Engineering properties of high refractive index optical gels for photonic device applications

We have investigated a new class of high refractive index, non-yellowing, viscoelastic optical gels. Refractive indices for these materials can be adjusted from that needed to march fused silica fiber (n(D) = 1.46) to above n(D) = 1.6 to match the higher index engineering glasses, plastics, and semiconductors. These materials are designed for permanent optically clear encapsulation in devices where severe mechanical shock or differential thermal expansion, such as occurs during PCB soldering operations (with temperature excursions to > 200 degrees C), may render conventional high strength optical epoxies unusable.

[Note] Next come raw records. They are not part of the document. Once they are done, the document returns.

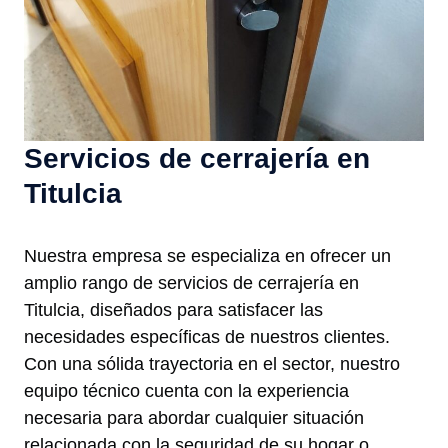
Servicios de cerrajería en
Titulcia
Nuestra empresa se especializa en ofrecer un
amplio rango de servicios de cerrajería en
Titulcia, diseñados para satisfacer las
necesidades específicas de nuestros clientes.
Con una sólida trayectoria en el sector, nuestro
equipo técnico cuenta con la experiencia
necesaria para abordar cualquier situación
relacionada con la seguridad de su hogar o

These low shear stress gels can also be customized to exhibit a wide range of rheological "stiffness". We have demonstrated quasi-fluid versions with apparent viscosities of 500,000 cP (mayonnaise-like) to hard-rubber-like consistencies registering on the high end of the Shore 00 durometer scale. In this paper, we present measurements of engineering properties on both elastomer-like curing optical gels, and thixotropic non-curing optical gels for: a) optical properties from near UV to near IR (NIR): refractive index over temperature, dispersion, and optical absorption; b) rheological properties: viscosity vs. shear rate, Shore hardness and cone penetration. Validation of ultra-low volatility and high temperature thermooxidative stability required for long-lived photonic devices is discussed. Use of gel technology in fiber splices and photonic devices is described.